▶ The problem
The answer should be a single number: how many lines in the material contain "each".

▶ Provided entries
==============================

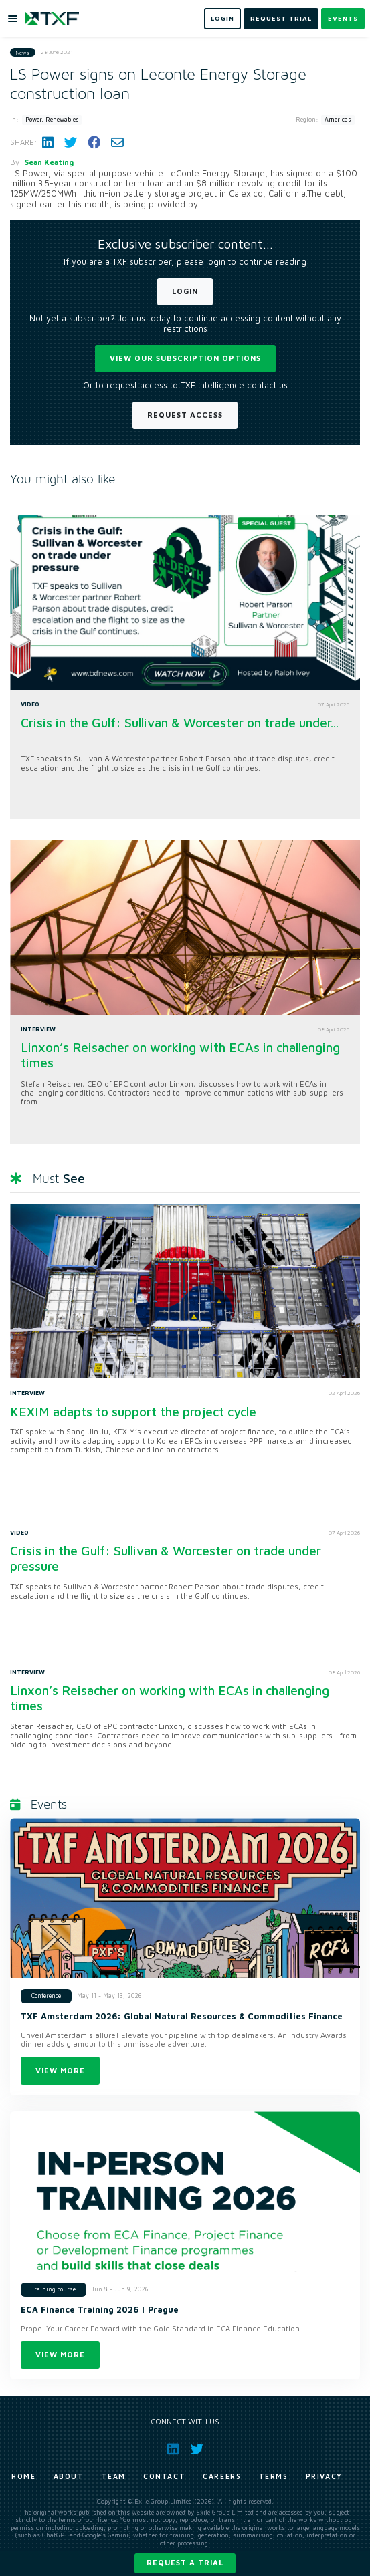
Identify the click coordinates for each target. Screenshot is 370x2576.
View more (60, 2070)
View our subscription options (185, 358)
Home (23, 2476)
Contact (164, 2476)
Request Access (185, 414)
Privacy (324, 2476)
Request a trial (185, 2562)
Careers (222, 2476)
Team (114, 2476)
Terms (273, 2476)
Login (185, 291)
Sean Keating (49, 162)
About (69, 2476)
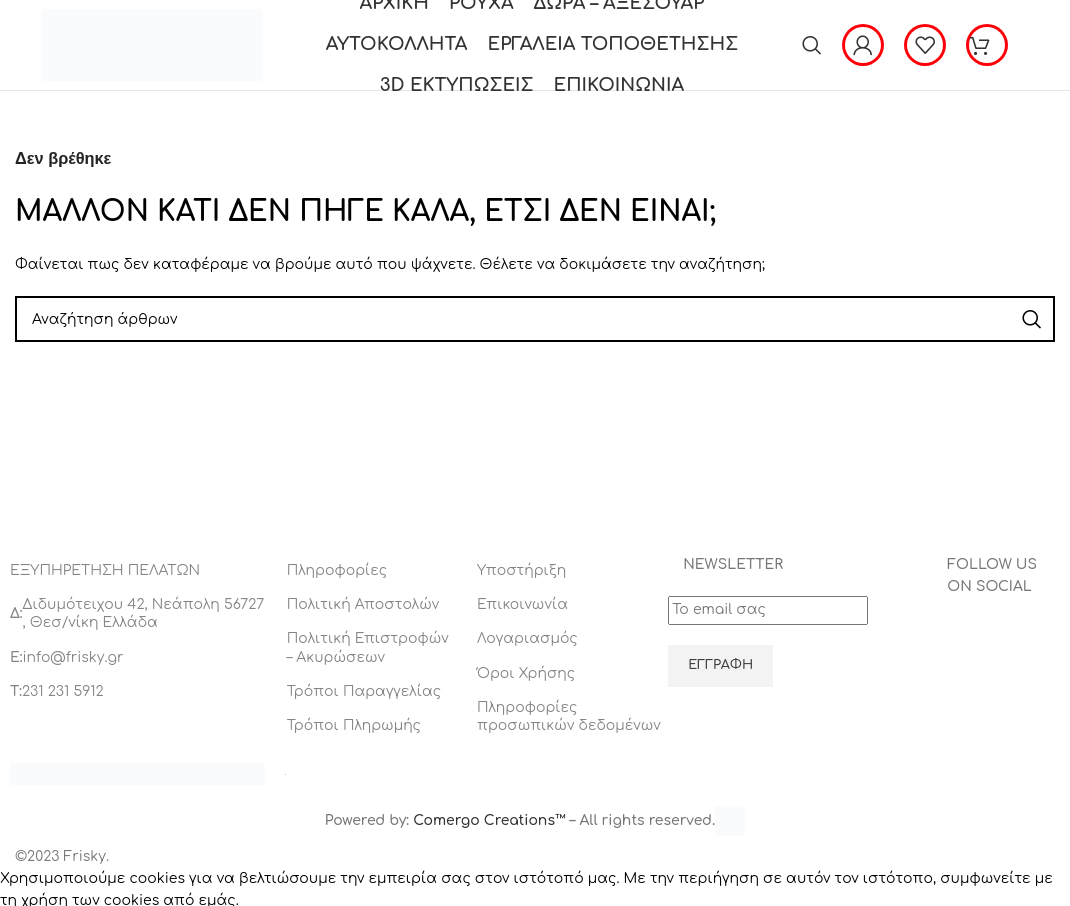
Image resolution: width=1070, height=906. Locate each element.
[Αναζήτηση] (812, 45)
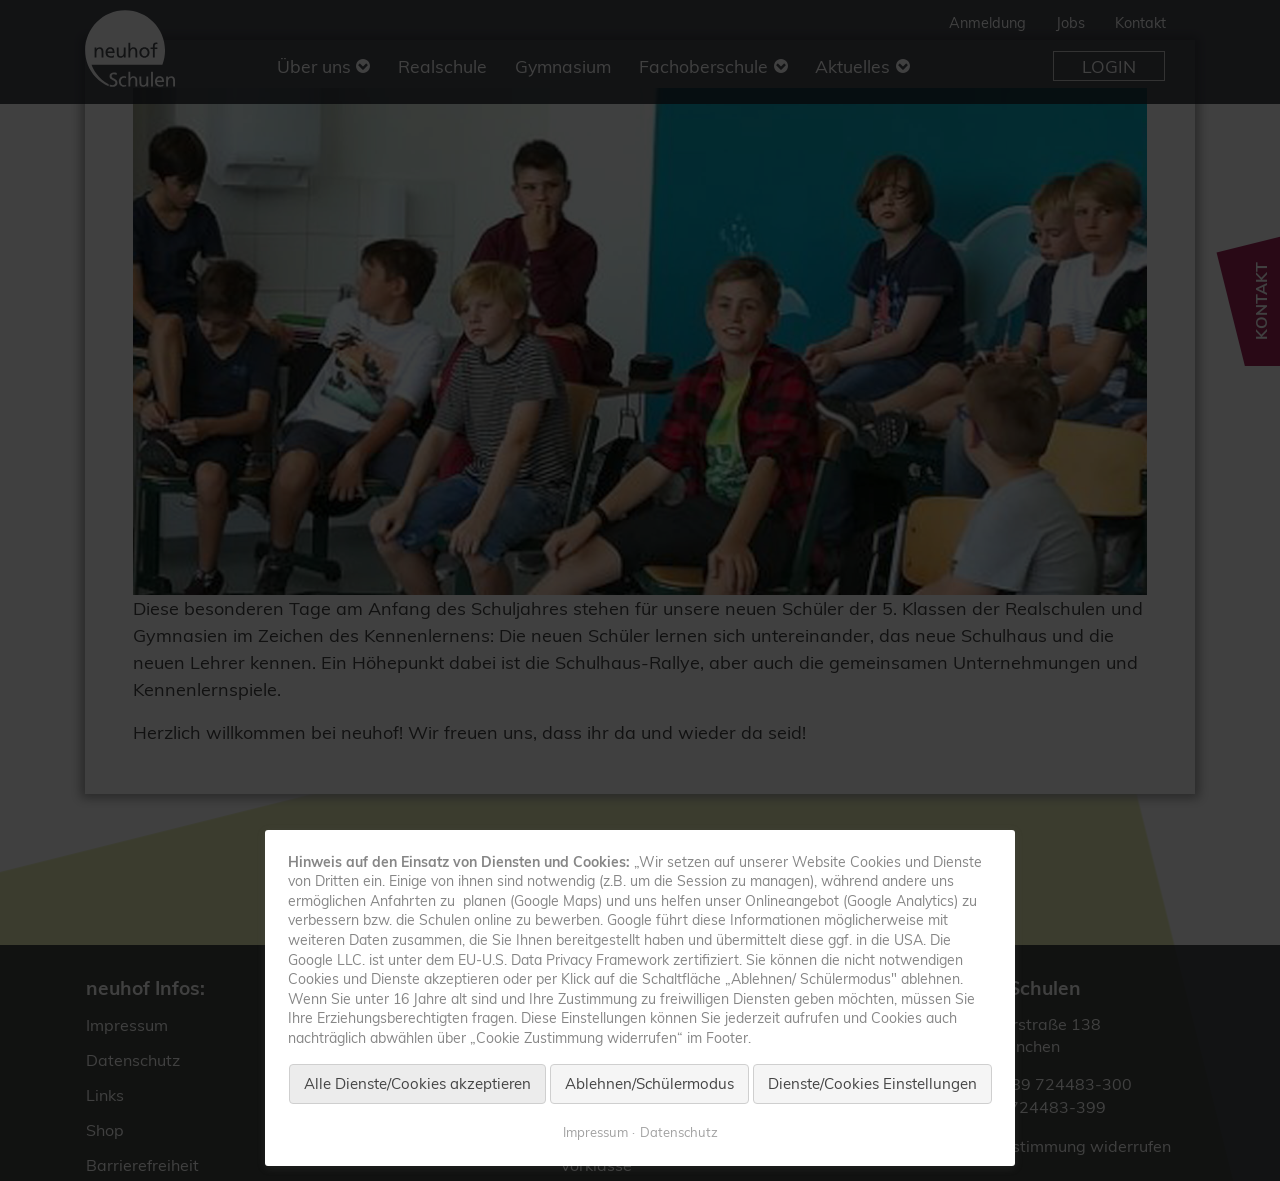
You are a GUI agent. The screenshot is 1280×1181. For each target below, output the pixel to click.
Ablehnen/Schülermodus (649, 1083)
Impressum (595, 1132)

==============================

▶ Written solution
3